– Flanked by a bare patch of prairie just outside of town sits a nondescript factory that churns out 23 transit buses a week, providing the foundation for the nation’s transportation infrastructure.

Winnipeg-based New Flyer Industries Inc. is North America’s largest manufacturer of heavy-duty transit buses — those beastly vehicles that brave cold and heat, some working up to 22 hours a day, to transport thousands of commuters between home and work, and beyond.

“It is very demanding duty,” said Wayne Joseph, executive vice president of New Flyer’s Bus Business.

With some 750 employees, New Flyer is one of St. Cloud’s top private employers. Another 325 people work at the company’s Crookston plant.

“Who would have thought they would be right here in the heart of Minnesota?” said St. Cloud Mayor Dave Kleis. “They’re a nice little gem.”

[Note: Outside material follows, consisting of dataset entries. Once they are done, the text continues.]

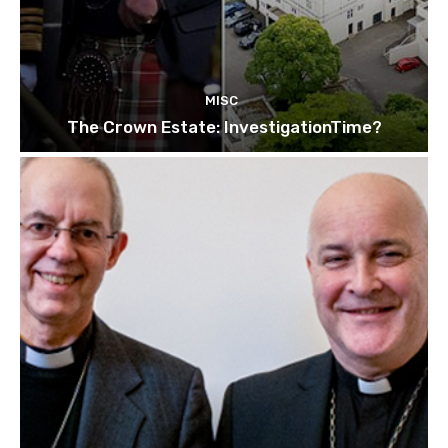
MISC
The Crown Estate: InvestigationTime?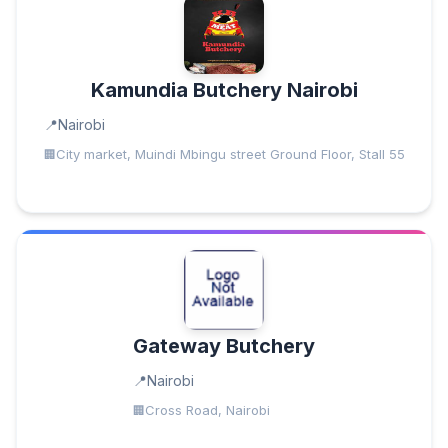
Kamundia Butchery Nairobi
Nairobi
City market, Muindi Mbingu street Ground Floor, Stall 55
Gateway Butchery
Nairobi
Cross Road, Nairobi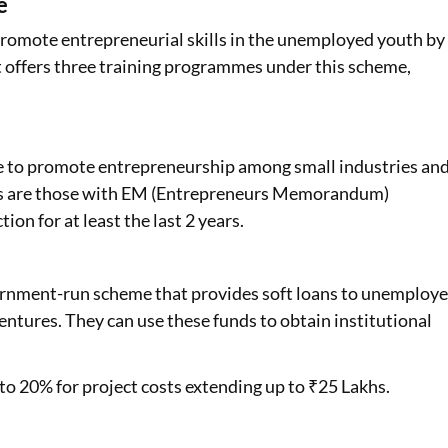
e
omote entrepreneurial skills in the unemployed youth by
 offers three training programmes under this scheme,
e to promote entrepreneurship among small industries an
ses are those with EM (Entrepreneurs Memorandum)
tion for at least the last 2 years.
nment-run scheme that provides soft loans to unemploy
entures. They can use these funds to obtain institutional
o 20% for project costs extending up to ₹25 Lakhs.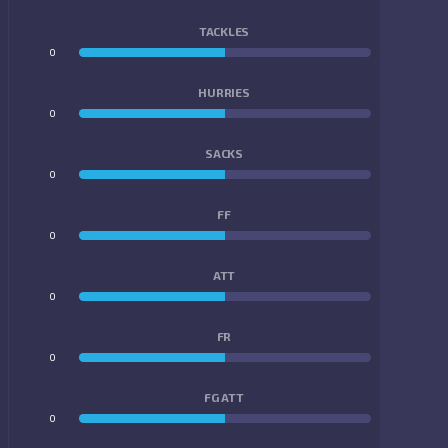
TACKLES
0
0
HURRIES
0
0
SACKS
0
0
FF
0
0
ATT
0
0
FR
0
0
FG ATT
0
0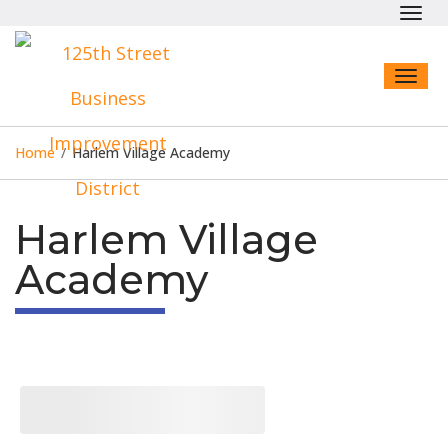
Toggl
navig
Toggl
naviga
Home
/
Harlem Village Academy
Harlem Village
Academy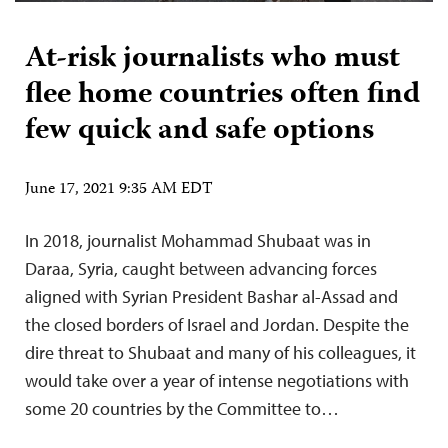
At-risk journalists who must
flee home countries often find
few quick and safe options
June 17, 2021 9:35 AM EDT
In 2018, journalist Mohammad Shubaat was in
Daraa, Syria, caught between advancing forces
aligned with Syrian President Bashar al-Assad and
the closed borders of Israel and Jordan. Despite the
dire threat to Shubaat and many of his colleagues, it
would take over a year of intense negotiations with
some 20 countries by the Committee to…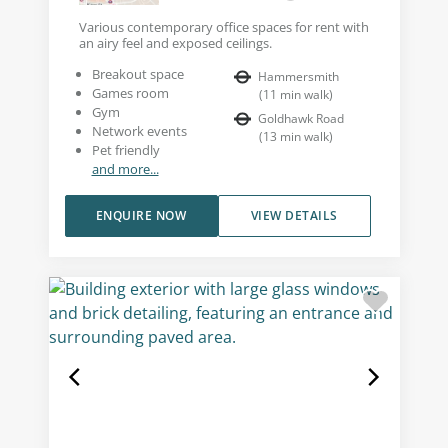
Various contemporary office spaces for rent with
an airy feel and exposed ceilings.
Breakout space
Hammersmith
Games room
(
11
min walk
)
Gym
Goldhawk Road
Network events
(
13
min walk
)
Pet friendly
and more...
ENQUIRE NOW
VIEW DETAILS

All told, New Flyer Industries Inc. produces an average of 50 buses a week at manufacturing facilities in St. Cloud, Crookston, Winnipeg, Indiana and Alabama. A tour of the shop floor reveals that many of the buses represent the civic personalities of their future locales.

New York City buses? They’re no-nonsense, painted white, with plastic seats.

Las Vegas buses? Positively glitzy, with smoky tinted windows, and a wide gold exterior midsection.

Suburban California — well, they’re green, of course, in fuel source (natural gas) and in color.

“Every city has its own specifications, based on what they think is important,” Joseph said. “So standardization would be hard.”

Details vary widely, such as fabric vs. plastic seating, the way seats are arranged, whether the driver’s area is encased with protective glass, and differences in fare boxes, surveillance equipment and GPS systems. Buses headed to Los Angeles, for example, are delivered without seat pads — workers assemble them locally to create jobs in California.

“The only thing that’s the same on these buses is that the tires are black,” Joseph said, in all seriousness.

Yet there are some standard features. Buses range in size from 30 feet (think: airport shuttle) to 60 feet, and include bus-rapid transit vehicles and trolleys, as well. There are different energy options — ranging from diesel, natural gas, electric and hybrids.

Replacing old models

Unlike many corporate executives who talk endlessly about growth opportunities in places like China and India, the low-key Joseph says the bus market is largely a function of replacing existing vehicles. Buses tend to be used for 12 years, depending on wear and tear.

Buses in the United States are funded mostly with transportation dollars derived from the federal gas tax. Municipal and local transit authorities — such as Metro Transit in the Twin Cities — receive up to 80 percent of the funding for a new bus, which, on average, costs about $468,000.

A recent report by the U.S. General Accountability Office suggested that it could be easier and cheaper for the nation’s 2,200 transit agencies to make their purchases through the General Services Administration. However, that would require legislative action.

Interestingly, New Flyer doesn’t do a huge amount of business with Metro Transit, but does provide buses in St. Cloud and Maple Grove. “We’re working hard to get more of their business,” Joseph said of Metro Transit.

And, despite evidence that the millennial generation prefers public transit to cars, Joseph doesn’t foresee a surge in new bus orders. “I don’t see a lot of new cities suddenly starting” new transit authorities, he said.

$3.2 million expansion

During the Great Recession, many U.S. transit agencies reduced bus service, increased fares and shed employees. Because bus purchases have such a long lead time, New Flyer experienced the slowdown and subsequent recovery later than many manufacturers. The company has been able to grow because it has added new kinds of products to the mix.

Two years ago, New Flyer embarked on a $5 million expansion in St. Cloud that included $3.2 million in new machinery and equipment and about 130 additional jobs. The expansion, which included a $375,000 training grant from the state, was spurred by a joint venture with Alexander Dennis Ltd. of Scotland that involves production of the Midi, smaller, 30- to 35-foot buses.

And last month, New Flyer reached an agreement to buy Winnipeg-based Motor Coach Industries International Inc. for $455 million — a transaction the Canadian business press called a “blockbuster deal.” The acquisition, expected to close by the end of this year, gives New Flyer entry into the motor coach business — vehicles designed for longer trips.

Joseph said it’s too early to say how the acquisition will affect St. Cloud operations. “But it won’t be negative,” he noted.